We conducted simulations using Python and TensorFlow to evaluate the performance of our proposed algorithm DQN + MLP4 + ResNet against several other algorithms: myopic algorithm [13], DQN + RC [11], Q-learning, and DQN with only four fully connected layers (DQN + MLP4). We compared the algorithms based on their cumulative rewards, success rate, and conflicts with PUs and other SUs.

Our proposed algorithm has demonstrated superior performance compared to other algorithms, as shown in Figs. 5, 6, 7 and 8. Figure 5 shows that our algorithm achieved the highest average reward compared to other algorithms, while Fig. 6 shows that our algorithm achieved a much higher access channel success rate, reaching approximately 95%. Figure 7 shows that all learning-based algorithms, except for the myopic policy, eventually reach a zero conflict rate with other SUs, indicating that they learn the access policies of other SUs by interacting with the environment. However, the myopic policy only accesses the channel that brings the maximum expected reward based on the known system channel information, and cannot learn the access policies of other SUs. To prevent conflicts with PUs, we set the reward to -2, and as depicted in Fig. 8, our proposed algorithm achieves the lowest collision rate with PUs, even lower than the myopic policy.

Fig. 5
A multiline graph of average reward versus training steps. It presents variation curves of D Q N plus R C, Myopic, D Q N plus M L P 4, D Q N plus M L P 4 plus Res Net, and Q learning. The D Q N plus M L P 4 curve indicates the maximum average reward of nearly 5.5.

The average reward

Fig. 6
A multiline graph of average success rate versus training steps. It presents variation curves of D Q N plus R C, Myopic, D Q N plus M L P 4, D Q N plus M L P 4 plus Res Net, and Q learning. D Q N plus M L P 4 plus Res Net curve indicates the maximum average success rate of nearly 1.

The average success rate

Fig. 7
A multiline graph of average collision rate with S U versus training steps. It presents variation curves of D Q N plus R C, Myopic, D Q N plus M L P 4, D Q N plus M L P 4 plus Res Net, and Q learning. The curve of Myopic indicates the maximum average collision rate of nearly 0.5.

The average collision with SU

Fig. 8
A multiline graph of average collision rate with P U versus training steps. It presents variation curves of D Q N plus R C, Myopic, D Q N plus M L P 4, D Q N plus M L P 4 plus Res Net, and Q learning. The curve of D Q N plus R C describes the maximum average rate variation.

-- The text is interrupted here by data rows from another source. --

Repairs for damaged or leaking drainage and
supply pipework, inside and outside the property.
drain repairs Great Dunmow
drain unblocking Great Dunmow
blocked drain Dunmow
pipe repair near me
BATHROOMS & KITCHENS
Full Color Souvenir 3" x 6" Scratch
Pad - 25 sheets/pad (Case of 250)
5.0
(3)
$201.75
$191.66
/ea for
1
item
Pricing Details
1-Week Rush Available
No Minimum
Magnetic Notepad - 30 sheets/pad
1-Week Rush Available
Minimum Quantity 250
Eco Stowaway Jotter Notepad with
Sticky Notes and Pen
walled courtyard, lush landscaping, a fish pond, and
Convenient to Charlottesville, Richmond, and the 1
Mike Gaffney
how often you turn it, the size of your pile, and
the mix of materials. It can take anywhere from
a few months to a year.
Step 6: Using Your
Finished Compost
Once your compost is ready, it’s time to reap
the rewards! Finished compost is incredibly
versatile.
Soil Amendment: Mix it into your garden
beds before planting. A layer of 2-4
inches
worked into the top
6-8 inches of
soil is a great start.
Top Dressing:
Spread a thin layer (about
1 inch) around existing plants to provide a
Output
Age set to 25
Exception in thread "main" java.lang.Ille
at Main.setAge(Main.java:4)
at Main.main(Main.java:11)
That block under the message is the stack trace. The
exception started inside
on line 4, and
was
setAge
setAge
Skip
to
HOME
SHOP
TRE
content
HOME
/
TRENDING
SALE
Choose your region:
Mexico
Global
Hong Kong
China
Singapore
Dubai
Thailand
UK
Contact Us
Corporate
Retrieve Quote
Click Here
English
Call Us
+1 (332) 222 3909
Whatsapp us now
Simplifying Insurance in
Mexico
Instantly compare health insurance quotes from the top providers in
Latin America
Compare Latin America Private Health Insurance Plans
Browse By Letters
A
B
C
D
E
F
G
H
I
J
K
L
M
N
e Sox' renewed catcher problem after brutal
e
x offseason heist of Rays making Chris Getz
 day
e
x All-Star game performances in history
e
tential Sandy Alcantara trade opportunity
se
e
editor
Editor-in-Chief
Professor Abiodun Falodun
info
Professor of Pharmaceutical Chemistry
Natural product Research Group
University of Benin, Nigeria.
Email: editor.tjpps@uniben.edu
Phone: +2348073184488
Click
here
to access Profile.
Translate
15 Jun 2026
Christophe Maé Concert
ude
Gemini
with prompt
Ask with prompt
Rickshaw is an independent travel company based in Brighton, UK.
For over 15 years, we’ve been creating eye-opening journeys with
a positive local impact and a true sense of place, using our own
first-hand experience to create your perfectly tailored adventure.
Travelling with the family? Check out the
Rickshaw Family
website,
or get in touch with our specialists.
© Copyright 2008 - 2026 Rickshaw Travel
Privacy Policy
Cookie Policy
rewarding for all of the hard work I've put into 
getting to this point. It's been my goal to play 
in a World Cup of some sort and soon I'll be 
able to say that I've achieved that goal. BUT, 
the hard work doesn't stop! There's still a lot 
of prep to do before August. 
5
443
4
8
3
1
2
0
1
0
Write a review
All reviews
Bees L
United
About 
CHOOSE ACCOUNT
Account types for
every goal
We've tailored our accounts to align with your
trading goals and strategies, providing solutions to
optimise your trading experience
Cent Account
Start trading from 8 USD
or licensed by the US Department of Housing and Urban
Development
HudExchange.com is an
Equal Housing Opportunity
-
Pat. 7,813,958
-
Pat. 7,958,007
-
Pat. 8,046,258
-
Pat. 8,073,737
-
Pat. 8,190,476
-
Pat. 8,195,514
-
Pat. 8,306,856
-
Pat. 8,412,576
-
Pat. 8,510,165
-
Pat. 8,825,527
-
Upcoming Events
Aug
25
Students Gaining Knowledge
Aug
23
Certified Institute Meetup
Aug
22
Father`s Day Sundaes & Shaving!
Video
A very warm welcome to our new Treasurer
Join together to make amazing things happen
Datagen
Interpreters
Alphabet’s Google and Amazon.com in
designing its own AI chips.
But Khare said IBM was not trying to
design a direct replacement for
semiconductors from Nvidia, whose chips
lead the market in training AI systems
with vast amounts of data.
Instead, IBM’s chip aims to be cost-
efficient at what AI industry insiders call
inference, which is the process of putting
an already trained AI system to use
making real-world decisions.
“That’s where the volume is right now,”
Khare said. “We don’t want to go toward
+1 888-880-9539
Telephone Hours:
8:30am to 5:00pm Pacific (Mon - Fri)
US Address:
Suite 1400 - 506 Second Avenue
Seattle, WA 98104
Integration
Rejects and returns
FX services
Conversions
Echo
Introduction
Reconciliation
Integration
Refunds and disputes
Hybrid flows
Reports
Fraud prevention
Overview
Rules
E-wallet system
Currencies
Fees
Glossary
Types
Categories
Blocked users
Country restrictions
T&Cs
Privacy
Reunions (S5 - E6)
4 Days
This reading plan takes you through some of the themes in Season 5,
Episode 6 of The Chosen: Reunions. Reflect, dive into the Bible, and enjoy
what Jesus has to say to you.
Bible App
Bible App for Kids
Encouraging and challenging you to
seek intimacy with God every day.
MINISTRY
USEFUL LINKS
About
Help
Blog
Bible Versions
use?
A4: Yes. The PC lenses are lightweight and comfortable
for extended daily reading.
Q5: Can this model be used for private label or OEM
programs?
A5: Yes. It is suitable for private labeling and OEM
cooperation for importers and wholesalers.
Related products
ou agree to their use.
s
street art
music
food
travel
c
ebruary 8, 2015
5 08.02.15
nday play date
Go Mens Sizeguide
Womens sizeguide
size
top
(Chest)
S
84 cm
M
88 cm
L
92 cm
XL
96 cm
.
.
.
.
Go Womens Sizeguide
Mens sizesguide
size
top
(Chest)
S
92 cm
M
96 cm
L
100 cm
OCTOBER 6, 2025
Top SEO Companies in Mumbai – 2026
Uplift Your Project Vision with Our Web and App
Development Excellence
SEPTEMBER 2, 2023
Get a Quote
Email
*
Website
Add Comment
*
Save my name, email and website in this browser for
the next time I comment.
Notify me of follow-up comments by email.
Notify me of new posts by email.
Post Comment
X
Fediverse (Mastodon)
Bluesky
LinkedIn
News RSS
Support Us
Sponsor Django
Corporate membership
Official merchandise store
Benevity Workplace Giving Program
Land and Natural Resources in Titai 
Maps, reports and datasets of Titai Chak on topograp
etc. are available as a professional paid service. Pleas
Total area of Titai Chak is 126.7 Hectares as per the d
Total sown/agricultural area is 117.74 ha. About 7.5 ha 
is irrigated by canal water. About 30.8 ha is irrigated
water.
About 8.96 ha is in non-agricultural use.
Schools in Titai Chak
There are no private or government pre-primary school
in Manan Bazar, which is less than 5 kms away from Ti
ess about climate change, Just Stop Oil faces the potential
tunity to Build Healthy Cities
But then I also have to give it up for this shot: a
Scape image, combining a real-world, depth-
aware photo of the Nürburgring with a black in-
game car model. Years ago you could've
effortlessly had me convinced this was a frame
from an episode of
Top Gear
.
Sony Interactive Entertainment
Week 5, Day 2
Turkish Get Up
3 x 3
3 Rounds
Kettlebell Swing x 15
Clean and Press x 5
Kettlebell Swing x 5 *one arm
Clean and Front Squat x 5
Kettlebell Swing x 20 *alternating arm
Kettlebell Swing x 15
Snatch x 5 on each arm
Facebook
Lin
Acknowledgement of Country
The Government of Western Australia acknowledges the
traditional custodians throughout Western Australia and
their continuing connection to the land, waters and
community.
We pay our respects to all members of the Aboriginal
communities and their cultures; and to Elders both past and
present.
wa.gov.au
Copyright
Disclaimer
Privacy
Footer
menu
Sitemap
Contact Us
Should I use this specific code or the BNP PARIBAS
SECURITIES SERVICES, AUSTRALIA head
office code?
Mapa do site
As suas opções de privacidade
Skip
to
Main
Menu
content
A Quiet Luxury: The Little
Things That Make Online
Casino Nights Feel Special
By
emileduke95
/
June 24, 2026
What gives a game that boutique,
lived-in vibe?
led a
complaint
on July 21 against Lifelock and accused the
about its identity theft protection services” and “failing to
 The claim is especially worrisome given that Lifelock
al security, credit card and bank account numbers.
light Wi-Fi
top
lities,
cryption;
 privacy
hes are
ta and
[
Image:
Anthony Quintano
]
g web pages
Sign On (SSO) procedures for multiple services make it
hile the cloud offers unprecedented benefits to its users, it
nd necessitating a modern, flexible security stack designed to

The average collision with PU

5 Conclusion

This study addresses the spectrum access problem in distributed DSA networks with spectrum sensing errors, and proposes a DSA algorithm that combines DQN with ResNet. Simulation results demonstrate that the proposed DQN + MLP4 + ResNet algorithm facilitates SUs to learn the optimal channel access policy more efficiently, improves spectrum access opportunities, and effectively reduces inter-user collisions when SUs have incomplete knowledge of the environment and face certain perception errors. In future work, we plan to consider more practical spectrum sharing scenarios and further improve the performance of the algorithm.